EXTRACTED ENTRIES START

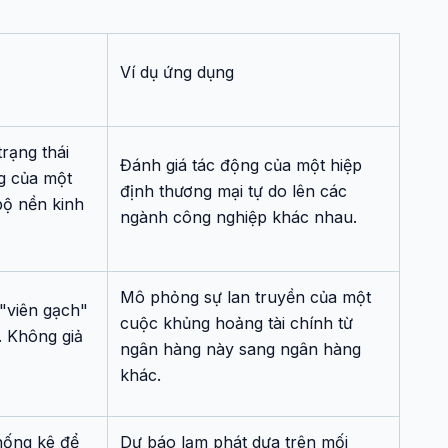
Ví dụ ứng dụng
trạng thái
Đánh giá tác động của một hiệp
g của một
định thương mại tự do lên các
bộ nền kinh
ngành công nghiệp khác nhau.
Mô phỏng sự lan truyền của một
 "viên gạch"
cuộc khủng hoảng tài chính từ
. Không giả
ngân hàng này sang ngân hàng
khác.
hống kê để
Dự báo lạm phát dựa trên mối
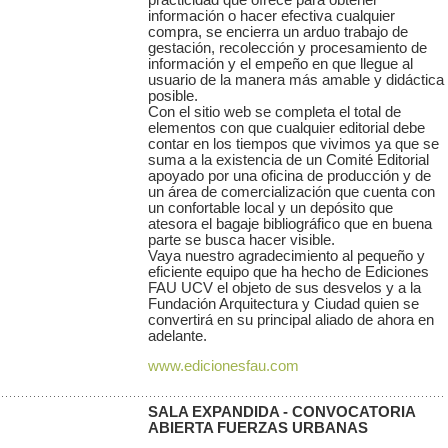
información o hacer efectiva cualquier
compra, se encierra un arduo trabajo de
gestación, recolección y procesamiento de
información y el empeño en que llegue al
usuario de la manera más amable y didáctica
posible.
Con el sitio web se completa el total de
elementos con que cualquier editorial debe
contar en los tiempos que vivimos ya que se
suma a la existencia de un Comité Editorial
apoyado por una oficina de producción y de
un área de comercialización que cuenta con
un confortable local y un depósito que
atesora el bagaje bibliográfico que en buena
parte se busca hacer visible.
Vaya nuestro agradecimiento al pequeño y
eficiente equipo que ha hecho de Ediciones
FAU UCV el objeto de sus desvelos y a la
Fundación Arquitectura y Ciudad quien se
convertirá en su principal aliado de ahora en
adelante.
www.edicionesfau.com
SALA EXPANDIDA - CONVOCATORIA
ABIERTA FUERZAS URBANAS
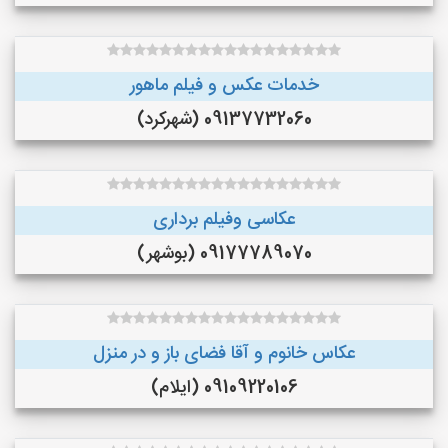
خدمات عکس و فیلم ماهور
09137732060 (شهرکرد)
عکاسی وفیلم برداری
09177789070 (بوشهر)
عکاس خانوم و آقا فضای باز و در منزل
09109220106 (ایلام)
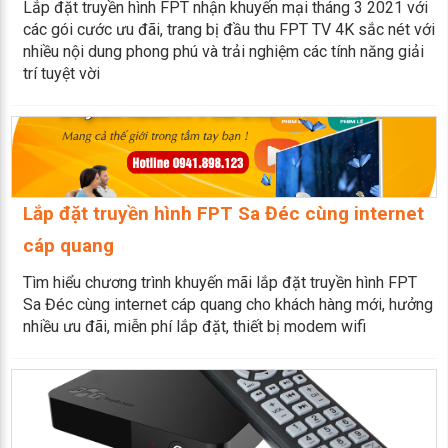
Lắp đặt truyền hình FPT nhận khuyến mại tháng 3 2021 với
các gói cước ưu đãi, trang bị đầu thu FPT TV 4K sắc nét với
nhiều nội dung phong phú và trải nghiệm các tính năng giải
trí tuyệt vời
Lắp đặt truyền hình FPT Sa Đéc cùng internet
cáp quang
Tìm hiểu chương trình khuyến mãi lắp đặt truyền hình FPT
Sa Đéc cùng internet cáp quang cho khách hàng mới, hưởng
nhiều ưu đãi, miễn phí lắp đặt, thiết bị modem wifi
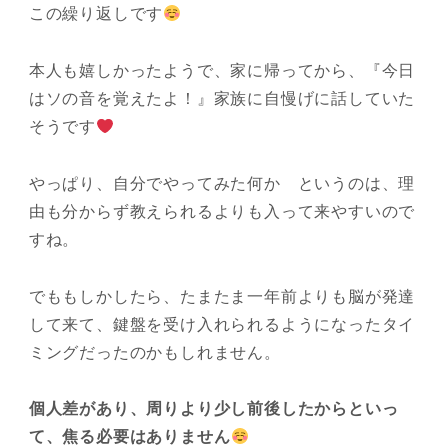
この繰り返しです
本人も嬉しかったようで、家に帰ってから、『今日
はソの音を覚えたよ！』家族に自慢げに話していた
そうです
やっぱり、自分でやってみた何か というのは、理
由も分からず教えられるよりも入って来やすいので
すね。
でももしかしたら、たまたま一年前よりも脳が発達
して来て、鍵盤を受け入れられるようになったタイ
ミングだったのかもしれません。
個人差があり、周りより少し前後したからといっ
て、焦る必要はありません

EXTRACTED ENTRIES END

WHAT YOU NEED TO DO -
The reply must contain every entry above, exactly as written, and none of the pictures.

WRITTEN SOLUTION -
Ví dụ ứng dụng
trạng thái
Đánh giá tác động của một hiệp
g của một
định thương mại tự do lên các
bộ nền kinh
ngành công nghiệp khác nhau.
Mô phỏng sự lan truyền của một
 "viên gạch"
cuộc khủng hoảng tài chính từ
. Không giả
ngân hàng này sang ngân hàng
khác.
hống kê để
Dự báo lạm phát dựa trên mối
información o hacer efectiva cualquier
compra, se encierra un arduo trabajo de
gestación, recolección y procesamiento de
información y el empeño en que llegue al
usuario de la manera más amable y didáctica
posible.
Con el sitio web se completa el total de
elementos con que cualquier editorial debe
contar en los tiempos que vivimos ya que se
suma a la existencia de un Comité Editorial
apoyado por una oficina de producción y de
un área de comercialización que cuenta con
un confortable local y un depósito que
atesora el bagaje bibliográfico que en buena
parte se busca hacer visible.
Vaya nuestro agradecimiento al pequeño y
eficiente equipo que ha hecho de Ediciones
FAU UCV el objeto de sus desvelos y a la
Fundación Arquitectura y Ciudad quien se
convertirá en su principal aliado de ahora en
adelante.
www.edicionesfau.com
SALA EXPANDIDA - CONVOCATORIA
ABIERTA FUERZAS URBANAS
خدمات عکس و فیلم ماهور
09137732060 (شهرکرد)
عکاسی وفیلم برداری
09177789070 (بوشهر)
عکاس خانوم و آقا فضای باز و در منزل
09109220106 (ایلام)
Lắp đặt truyền hình FPT nhận khuyến mại tháng 3 2021 với
các gói cước ưu đãi, trang bị đầu thu FPT TV 4K sắc nét với
nhiều nội dung phong phú và trải nghiệm các tính năng giải
trí tuyệt vời
Lắp đặt truyền hình FPT Sa Đéc cùng internet
cáp quang
Tìm hiểu chương trình khuyến mãi lắp đặt truyền hình FPT
Sa Đéc cùng internet cáp quang cho khách hàng mới, hưởng
nhiều ưu đãi, miễn phí lắp đặt, thiết bị modem wifi
この繰り返しです
本人も嬉しかったようで、家に帰ってから、『今日
はソの音を覚えたよ！』家族に自慢げに話していた
そうです
やっぱり、自分でやってみた何か というのは、理
由も分からず教えられるよりも入って来やすいので
すね。
でももしかしたら、たまたま一年前よりも脳が発達
して来て、鍵盤を受け入れられるようになったタイ
ミングだったのかもしれません。
個人差があり、周りより少し前後したからといっ
て、焦る必要はありません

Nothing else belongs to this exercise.